Itulah sebabnya ia sungguh-sungguh
seorang murid.
Menurut pandangan Saridin, sikap menjadi
murid adalah perwujudan demokrasi pendidikan. Kalau ia hanya murad, berarti ia
menyediakan diri untuk ditindas. Padahal Saridin tahu, di dalam Islam, orang
dilarang menindas, dan lebih dilarang lagi untuk bersedia ditindas.
Tapi jangan lupa pengetahuan tentang
demokrasi itu pasti Saridin ambil dari dunia modern juga. Jadi jangan seratus
persen percaya kalau Saridin begitu mbagusi ketika mentertawakan kebudayaan
modern. Sebab sesungguhnya ia juga banyak belajar kepada segala sesuatu
mengenai modernitas dan modernisme.
Bahkan ada bulan-bulan di mana ia salah
menerapkan prinsip demokrasi ketika mengikuti pengajaran dan pendidikan yang
diselenggarakan oleh Sunan Kudus.
Ketika Sang Sunan meminta Saridin
membuktikan hapalan Qur'annya, satu juz saja, di depan para santri
lainnya-dengan mantap ia menjawab: "Sunan, adalah hak asasi saya untuk
memilih apakah saya perlu menghapalkan Qur'an atau tidak."

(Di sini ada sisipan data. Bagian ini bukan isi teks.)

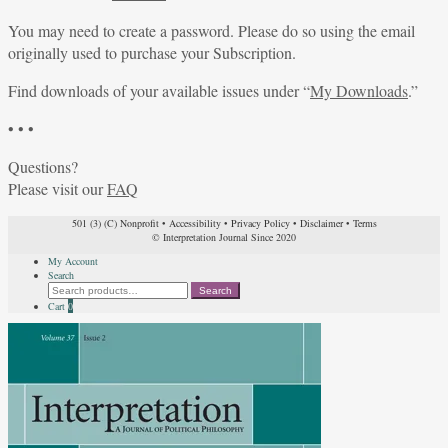
You may need to create a password. Please do so using the email
originally used to purchase your Subscription.
Find downloads of your available issues under “
My Downloads
.”
• • •
Questions?
Please visit our
FAQ
501 (3) (C) Nonprofit
•
Accessibility
•
Privacy Policy
•
Disclaimer
•
Terms
© Interpretation Journal Since 2020
My Account
Search
Search
Search
for:
Cart
0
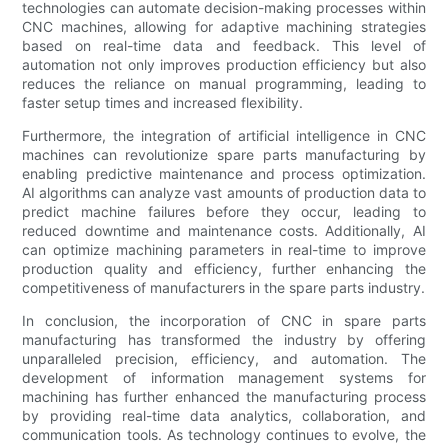
technologies can automate decision-making processes within
CNC machines, allowing for adaptive machining strategies
based on real-time data and feedback. This level of
automation not only improves production efficiency but also
reduces the reliance on manual programming, leading to
faster setup times and increased flexibility.
Furthermore, the integration of artificial intelligence in CNC
machines can revolutionize spare parts manufacturing by
enabling predictive maintenance and process optimization.
AI algorithms can analyze vast amounts of production data to
predict machine failures before they occur, leading to
reduced downtime and maintenance costs. Additionally, AI
can optimize machining parameters in real-time to improve
production quality and efficiency, further enhancing the
competitiveness of manufacturers in the spare parts industry.
In conclusion, the incorporation of CNC in spare parts
manufacturing has transformed the industry by offering
unparalleled precision, efficiency, and automation. The
development of information management systems for
machining has further enhanced the manufacturing process
by providing real-time data analytics, collaboration, and
communication tools. As technology continues to evolve, the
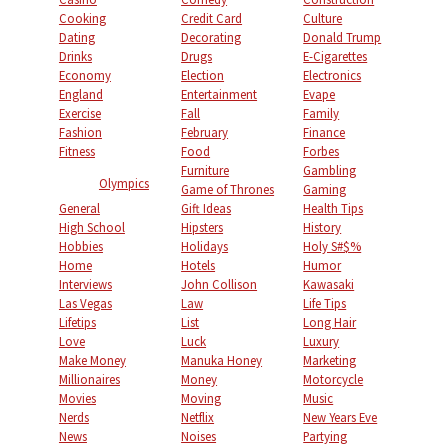
Cooking
Credit Card
Culture
Dating
Decorating
Donald Trump
Drinks
Drugs
E-Cigarettes
Economy
Election
Electronics
England
Entertainment
Evape
Exercise
Fall
Family
Fashion
February
Finance
Fitness
Food
Forbes
Furniture
Gambling
Olympics
Game of Thrones
Gaming
General
Gift Ideas
Health Tips
High School
Hipsters
History
Hobbies
Holidays
Holy S#$%
Home
Hotels
Humor
Interviews
John Collison
Kawasaki
Las Vegas
Law
Life Tips
Lifetips
List
Long Hair
Love
Luck
Luxury
Make Money
Manuka Honey
Marketing
Millionaires
Money
Motorcycle
Movies
Moving
Music
Nerds
Netflix
New Years Eve
News
Noises
Partying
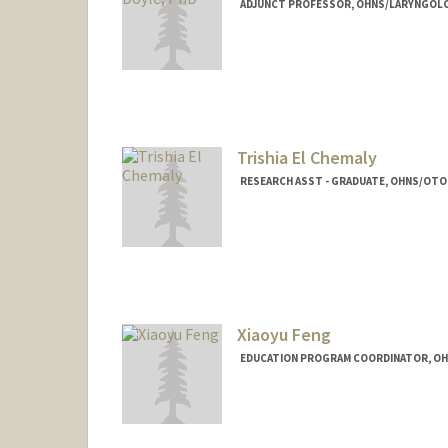
ADJUNCT PROFESSOR, OHNS/LARYNGOLO
Trishia El Chemaly
RESEARCH ASST - GRADUATE, OHNS/OTO
Xiaoyu Feng
EDUCATION PROGRAM COORDINATOR, O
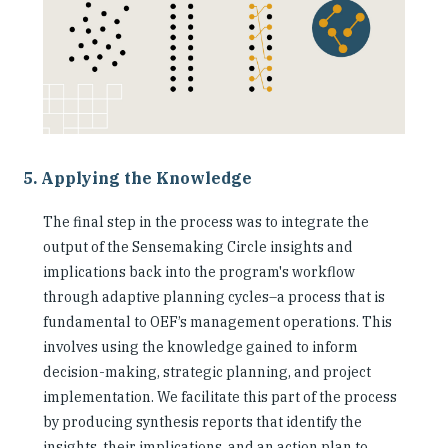
5. Applying the Knowledge
The final step in the process was to integrate the
output of the Sensemaking Circle insights and
implications back into the program's workflow
through adaptive planning cycles–a process that is
fundamental to OEF’s management operations. This
involves using the knowledge gained to inform
decision-making, strategic planning, and project
implementation. We facilitate this part of the process
by producing synthesis reports that identify the
insights, their implications, and an action plan to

Demokrasi bagi Saridin ketika itu,
bertitik berat pada prinsip hak asasi manusia.
Ketika ia diminta mempraktekkan jurus jalan
panjang ketika dilatih silat, Saridin juga menjawab:
"Saya sendirilah yang berwenang
untuk mempraktekkan jurus itu sekarang . Tidak seorangpun bisa memaksa
saya" ."
Tapi sebelum selesai kalimatnya, Sunan
Kudus mendadak menghampirinya dan menyerbunya dengan berbagai jurus. Saridin
kepontal-pontal, pontang-panting, terjatuh-jatuh, terluka dan keseleo.
"Kalau kamu tidak sanggup menjadi
pendekar, jangan bersembunyi di balik kata demokrasi!" kata Sunan Kudus
sambil mencengkeram leher Saridin yang terengah-engah.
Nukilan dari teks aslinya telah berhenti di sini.